The idea behind a government spending stimulus is that the government can step in and provide demand for goods and/or services which will stimulate businesses to meet that demand.  As businesses expand to meet the new demand, they stimulate the general economy as all business growth does (job creation, innovation, etc.)  This temporary demand can either hold the economy steady through a recession or even eliminate the recession and restore healthy economic growth.  Or at least, that is the theory.  Does it really work?  We don't know. And we don't know because there are other factors that come into play when you take such an action and those factors can also have a significant impact on the economy.  

To look at just one of these factors, consider where the money spent on the stimulus comes from.
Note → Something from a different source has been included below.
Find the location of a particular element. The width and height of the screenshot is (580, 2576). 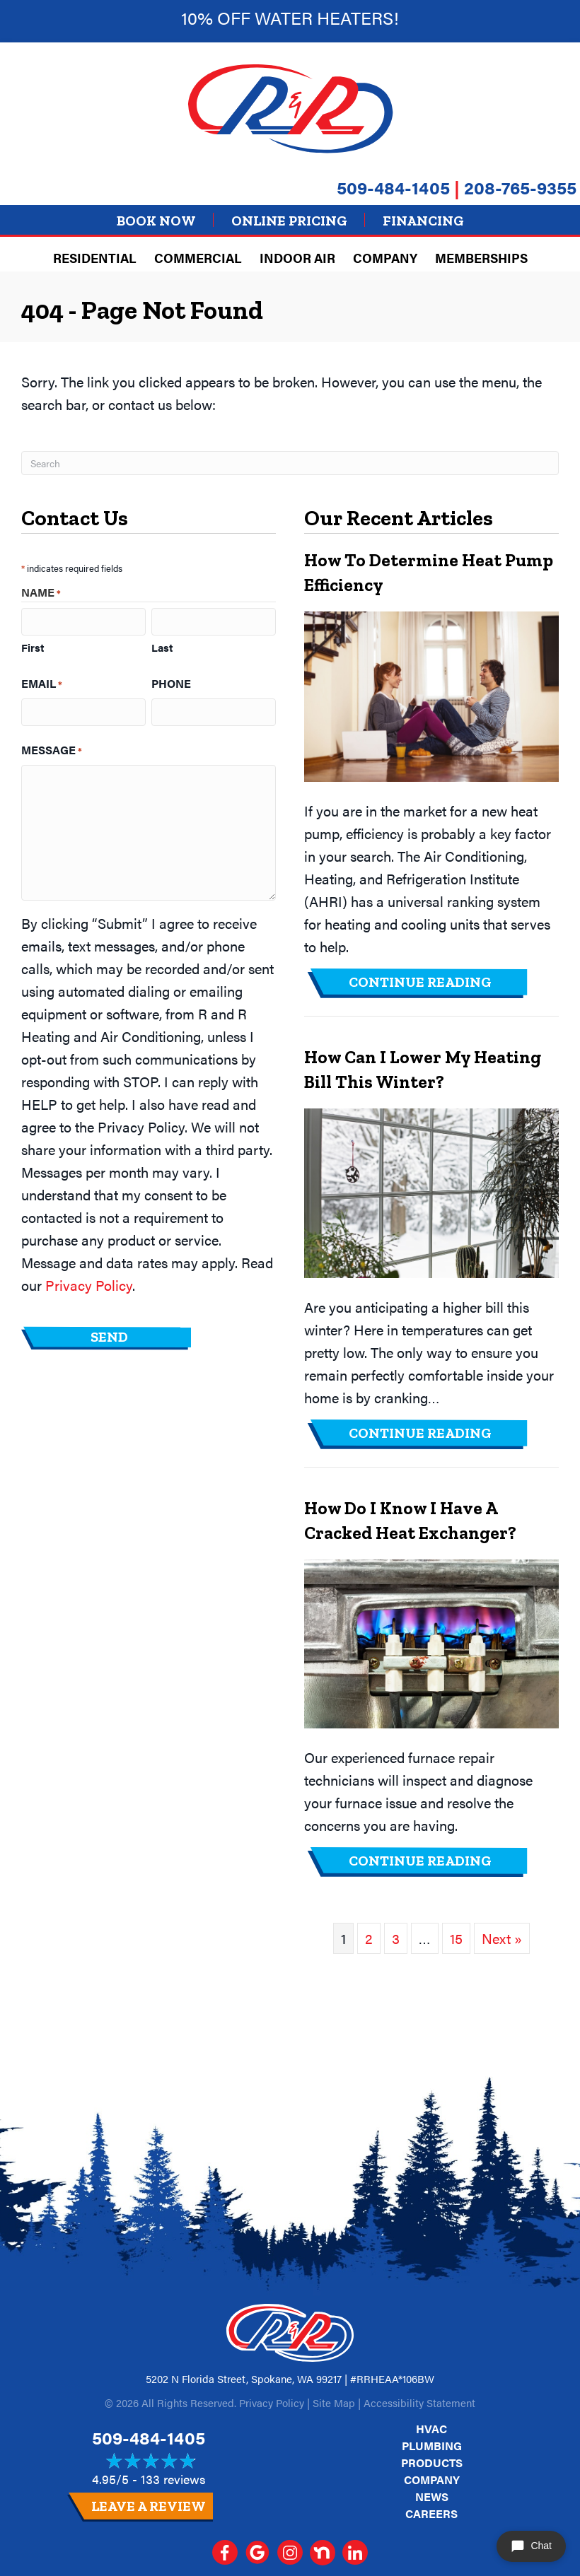

Continue Reading is located at coordinates (420, 981).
Government spending on a significant enough scale to increase demand will also impact the economy in other ways.  If the money is borrowed (as it has been with our current stimulus) it will reduce capital available to businesses, as the government is either borrowing more and competing with businesses for credit, or it is lending less and therefore not providing as many loans to businesses. To avoid reducing capital availability you could alternatively increase taxes, tariffs, or other sources of government revenue, but they all have drawbacks as well.  Increasing taxes reduces profitability for businesses which can lead to either stagnant growth or price increases.  Increasing tariffs can cause reprisal increases on US goods which would also lead to reduced revenues.  Is this negative effect enough to overcome the positive effect of the stimulus.  Probably not, but is only one factor.  There are a host of other factors, both positive and negative and there are certainly many that I am not aware of.  On the balance it is difficult to know if it will be successful or not.  
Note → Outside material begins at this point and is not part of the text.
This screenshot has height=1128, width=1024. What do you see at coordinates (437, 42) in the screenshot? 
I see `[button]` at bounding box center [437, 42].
The tax cut plan has similar difficulties. It is certainly true that by decreasing taxes you will provide more capital to business through private investors and you increase business revenues by reducing their tax burden.  At the same time you are reducing government revenues which will decrease government created demand which affects overall demand and can cause a stagnating effect. You also increase consumer demand since a tax reduction provides more revenue to people.  On the other hand, making any changes to the tax codes can cause a vast number of unintended consequences as you are altering a system that has been tailors over the years to promote or discourage various financial practices.  As with the spending plan, the complexity grows over many factors very quickly.

Is it possible to add all of these factors up for each side and determine which course is better, or perhaps if there is a better course of action?  Someday, perhaps.  But right now, if it were possible to model the economy with that precision, we would not have the debates and arguments we currently have.

Yet, at the same time, how often are we just supporting the practice we prefer and justifying our belief by focusing on the positive indicators that do exits in our preferred plan?  Increased government spending helps to promote and support many other things that Democrats want to support.  It shifts power away from wealthy corporations and individuals and into a government which they can hold more directly accountable for their actions.  Tax reductions, on the other hand, align more with the values of the Republican party, by pulling power away from government agencies and administrators who are often not directly affected by their decisions and actions.  

Personally, I do believe more in the tax cut plan than I do in the stimulus, but only to a limited extent and not for any of the reasons outlined so far in this post.  Part of my support probably comes from my desire for a smaller, less powerful government, but more of it has to do with what I believe is a better path to finding the optimal solution to a problem.  That, however, is another post and one that I promise will appear soon.